TASK STATEMENT: Your answer must consist of the records below, reproduced exactly, with every picture removed.

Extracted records
'''

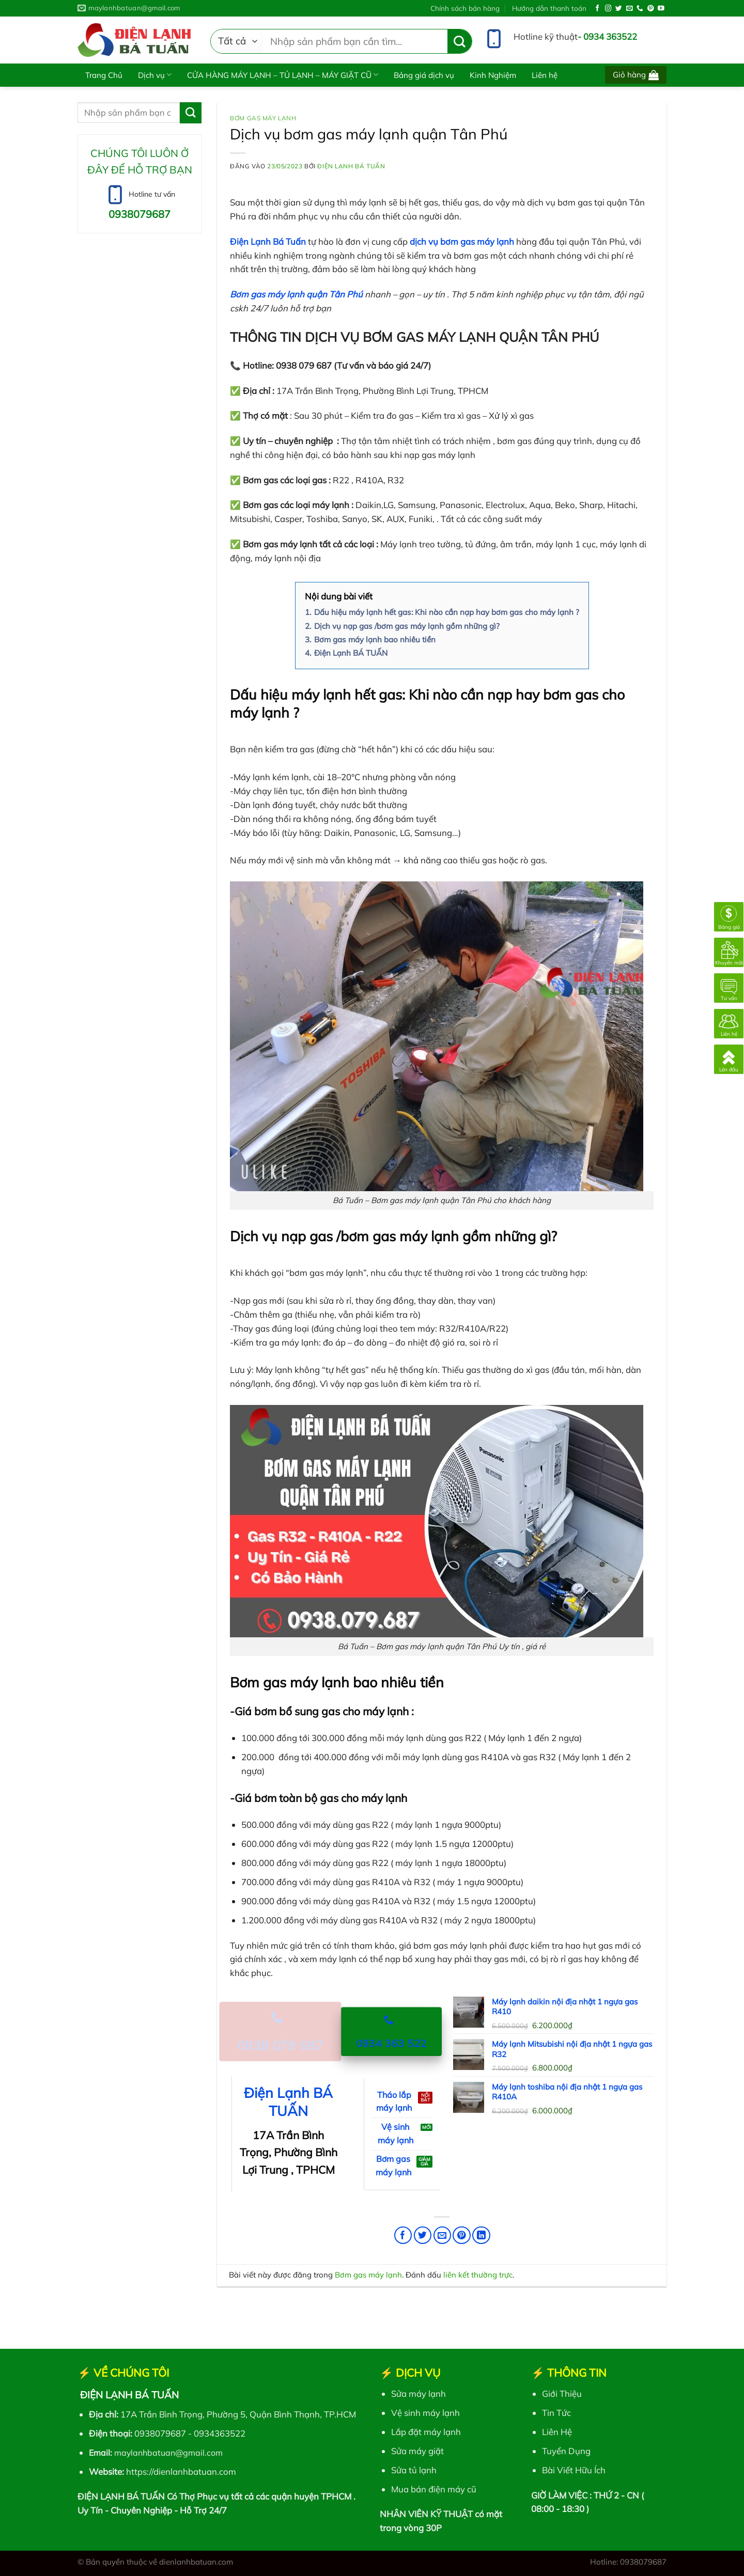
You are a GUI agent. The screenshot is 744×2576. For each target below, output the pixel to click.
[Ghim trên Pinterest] (462, 2235)
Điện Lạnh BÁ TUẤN (288, 2102)
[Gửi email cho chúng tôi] (629, 8)
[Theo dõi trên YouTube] (661, 8)
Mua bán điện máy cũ (433, 2489)
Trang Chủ (103, 75)
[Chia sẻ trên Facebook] (403, 2235)
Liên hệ (544, 75)
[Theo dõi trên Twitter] (618, 8)
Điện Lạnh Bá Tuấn (351, 166)
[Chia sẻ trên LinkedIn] (481, 2235)
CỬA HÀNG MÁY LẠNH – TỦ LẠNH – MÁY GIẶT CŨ (282, 75)
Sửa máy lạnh (418, 2393)
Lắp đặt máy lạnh (426, 2431)
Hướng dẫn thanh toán (549, 8)
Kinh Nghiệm (493, 75)
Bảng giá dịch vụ (424, 75)
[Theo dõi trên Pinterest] (650, 8)
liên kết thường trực (478, 2275)
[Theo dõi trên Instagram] (608, 8)
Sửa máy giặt (417, 2450)
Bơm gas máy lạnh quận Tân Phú (296, 294)
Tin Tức (556, 2412)
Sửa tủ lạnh (414, 2469)
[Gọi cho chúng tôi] (640, 8)
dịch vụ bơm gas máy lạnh (462, 241)
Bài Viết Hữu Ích (574, 2469)
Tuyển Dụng (566, 2450)
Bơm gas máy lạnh (263, 118)
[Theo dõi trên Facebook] (597, 8)
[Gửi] (459, 41)
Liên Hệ (557, 2431)
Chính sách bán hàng (465, 8)
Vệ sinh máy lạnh (425, 2412)
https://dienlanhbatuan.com (181, 2471)
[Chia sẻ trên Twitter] (423, 2235)
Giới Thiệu (562, 2393)
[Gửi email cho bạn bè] (442, 2235)
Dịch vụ (155, 75)
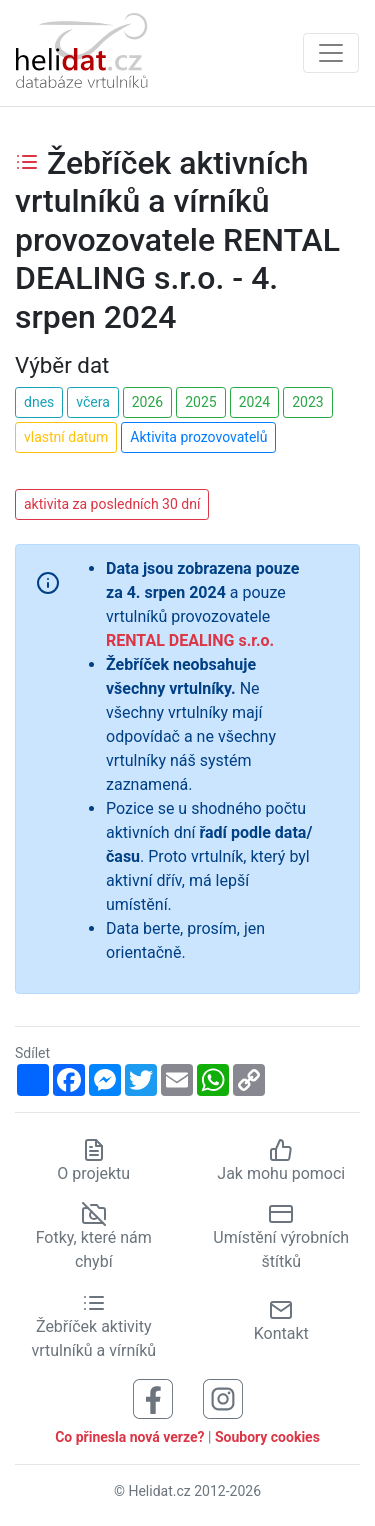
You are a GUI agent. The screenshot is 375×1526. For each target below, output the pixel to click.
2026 (147, 402)
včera (93, 402)
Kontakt (281, 1320)
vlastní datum (66, 437)
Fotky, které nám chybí (94, 1238)
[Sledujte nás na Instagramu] (223, 1397)
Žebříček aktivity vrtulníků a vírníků (93, 1326)
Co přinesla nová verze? (129, 1437)
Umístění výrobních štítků (281, 1238)
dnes (39, 402)
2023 (307, 402)
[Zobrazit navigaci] (331, 53)
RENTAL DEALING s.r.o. (190, 640)
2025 (200, 402)
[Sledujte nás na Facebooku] (153, 1397)
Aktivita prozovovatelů (198, 437)
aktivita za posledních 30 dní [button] (112, 504)
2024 (254, 402)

'''

WRITTEN ANSWER:
You are a GUI agent. The screenshot is 744×2576. For each target below, output the pixel to click.
[Ghim trên Pinterest] (462, 2235)
Điện Lạnh BÁ TUẤN (288, 2102)
[Gửi email cho chúng tôi] (629, 8)
[Theo dõi trên YouTube] (661, 8)
Mua bán điện máy cũ (433, 2489)
Trang Chủ (103, 75)
[Chia sẻ trên Facebook] (403, 2235)
Liên hệ (544, 75)
[Theo dõi trên Twitter] (618, 8)
Điện Lạnh Bá Tuấn (351, 166)
[Chia sẻ trên LinkedIn] (481, 2235)
CỬA HÀNG MÁY LẠNH – TỦ LẠNH – MÁY GIẶT CŨ (282, 75)
Sửa máy lạnh (418, 2393)
Lắp đặt máy lạnh (426, 2431)
Hướng dẫn thanh toán (549, 8)
Kinh Nghiệm (493, 75)
Bảng giá dịch vụ (424, 75)
[Theo dõi trên Pinterest] (650, 8)
liên kết thường trực (478, 2275)
[Theo dõi trên Instagram] (608, 8)
Sửa máy giặt (417, 2450)
Bơm gas máy lạnh quận Tân Phú (296, 294)
Tin Tức (556, 2412)
Sửa tủ lạnh (414, 2469)
[Gọi cho chúng tôi] (640, 8)
dịch vụ bơm gas máy lạnh (462, 241)
Bài Viết Hữu Ích (574, 2469)
Tuyển Dụng (566, 2450)
Bơm gas máy lạnh (263, 118)
[Theo dõi trên Facebook] (597, 8)
[Gửi] (459, 41)
Liên Hệ (557, 2431)
Chính sách bán hàng (465, 8)
Vệ sinh máy lạnh (425, 2412)
https://dienlanhbatuan.com (181, 2471)
[Chia sẻ trên Twitter] (423, 2235)
Giới Thiệu (562, 2393)
[Gửi email cho bạn bè] (442, 2235)
Dịch vụ (155, 75)
You are a GUI agent. The screenshot is 375×1526. For each target below, output the pixel to click.
2026 (147, 402)
včera (93, 402)
Kontakt (281, 1320)
vlastní datum (66, 437)
Fotky, které nám chybí (94, 1238)
[Sledujte nás na Instagramu] (223, 1397)
Žebříček aktivity vrtulníků a vírníků (93, 1326)
Co přinesla nová verze? (129, 1437)
Umístění výrobních štítků (281, 1238)
dnes (39, 402)
2023 (307, 402)
[Zobrazit navigaci] (331, 53)
RENTAL DEALING s.r.o. (190, 640)
2025 (200, 402)
[Sledujte nás na Facebooku] (153, 1397)
Aktivita prozovovatelů (198, 437)
aktivita za posledních 30 dní [button] (112, 504)
2024 (254, 402)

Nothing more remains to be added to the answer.